White Diamonds and Wendy’s
- Feb 23
- 2 min read
On the day my grandmother passed, my siblings and I, across miles and without planning, honored her in the most fitting way we knew how: with Wendy’s Junior Bacon Cheeseburgers and vanilla Frostys. My sister insisted hers was made to perfection, surely approved by the matriarch herself.

My Grammy, as I called her, was a dynamic woman. We knew never to enter the house empty-handed. A McDonald’s sweet tea with light ice, a bottled root beer, or fresh tomatoes would do. She was easy to please, yet particular in the ways that made her unmistakably herself. She loved having her nails done, always wore lipstick, and refused to leave the house with her greys showing. Her shoe collection was unrivaled; her jewelry, carefully curated. And her perfume was unforgettable. You often smelled her before you saw her, a cloud of what I believe was Elizabeth Taylor’s White Diamonds announcing her arrival before she ever entered the room. She carried herself with a quiet pride and a sense of occasion, even in the ordinary moments.
My Grammy was many different things to each of us, in exactly the ways we needed her to be. We’ve always argued about who was her favorite, because in so many ways, and in the ways that mattered most, she made each of us feel like we were. She held each of us in her arms and in her heart during moments when that love was so intentionally needed. That was her gift.

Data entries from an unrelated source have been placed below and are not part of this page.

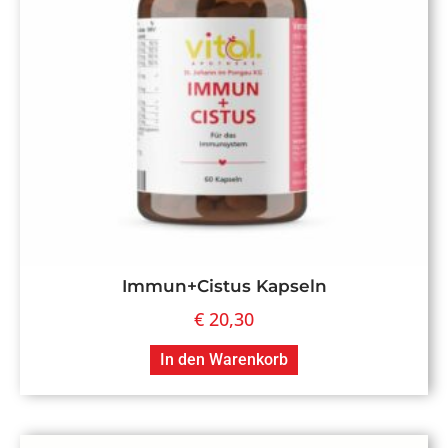
Immun+Cistus Kapseln
€
20,30
In den Warenkorb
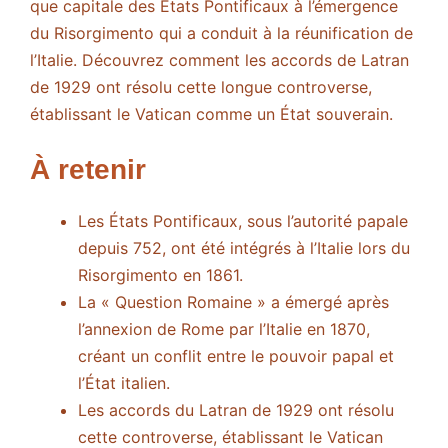
que capitale des États Pontificaux à l’émergence
du Risorgimento qui a conduit à la réunification de
l’Italie. Découvrez comment les accords de Latran
de 1929 ont résolu cette longue controverse,
établissant le Vatican comme un État souverain.
À retenir
Les États Pontificaux, sous l’autorité papale
depuis 752, ont été intégrés à l’Italie lors du
Risorgimento en 1861.
La « Question Romaine » a émergé après
l’annexion de Rome par l’Italie en 1870,
créant un conflit entre le pouvoir papal et
l’État italien.
Les accords du Latran de 1929 ont résolu
cette controverse, établissant le Vatican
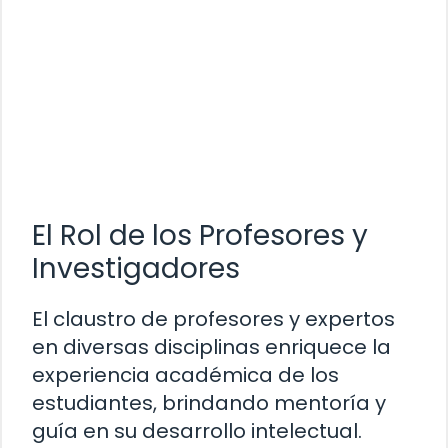
El Rol de los Profesores y
Investigadores
El claustro de profesores y expertos
en diversas disciplinas enriquece la
experiencia académica de los
estudiantes, brindando mentoría y
guía en su desarrollo intelectual.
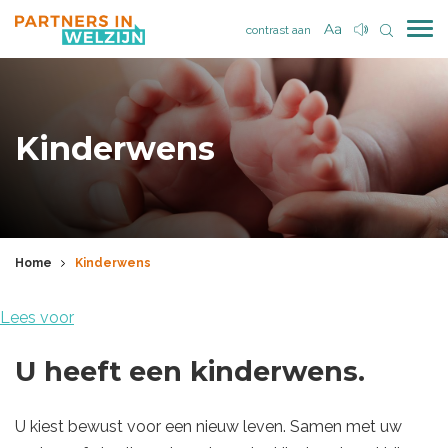
contrast aan
Kinderwens
Home
Kinderwens
Lees voor
U heeft een kinderwens.
U kiest bewust voor een nieuw leven. Samen met uw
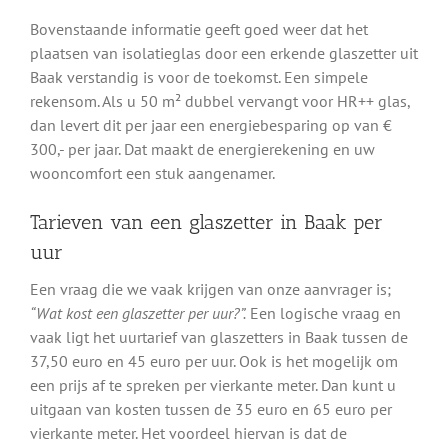
Bovenstaande informatie geeft goed weer dat het
plaatsen van isolatieglas door een erkende glaszetter uit
Baak verstandig is voor de toekomst. Een simpele
rekensom. Als u 50 m² dubbel vervangt voor HR++ glas,
dan levert dit per jaar een energiebesparing op van €
300,- per jaar. Dat maakt de energierekening en uw
wooncomfort een stuk aangenamer.
Tarieven van een glaszetter in Baak per
uur
Een vraag die we vaak krijgen van onze aanvrager is;
“Wat kost een glaszetter per uur?”.
Een logische vraag en
vaak ligt het uurtarief van glaszetters in Baak tussen de
37,50 euro en 45 euro per uur. Ook is het mogelijk om
een prijs af te spreken per vierkante meter. Dan kunt u
uitgaan van kosten tussen de 35 euro en 65 euro per
vierkante meter. Het voordeel hiervan is dat de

For most of my childhood, my Grammy and my Paw Paw, before his passing, lived with our family. They fill nearly every memory. One of the most enduring is from an ice and hail storm when I could not have been older than seven or eight. I woke in the middle of the night, terrified, and ran to her room. She pulled me under a pink blanket and held me close, assuring me we would be safe right there together. I do not remember how dangerous that storm truly was, because with her, I never felt in danger at all.
I would be remiss if I did not acknowledge the grief I hold for the way her later years were stolen from her, and from us. Her kindness and patience waned as her body and mind struggled under the weight of pain. She fought to live the life she had left with the strength she could muster, and we felt both the loss of who she had been and the depth of who she remained.

I will continue to honor her in the sweetest ways I know how. In shared treats, in pink outfits, in carefully chosen jewelry, and in the quiet strength she gave me during my biggest fears.
She carried me then.
And I will carry her with me always.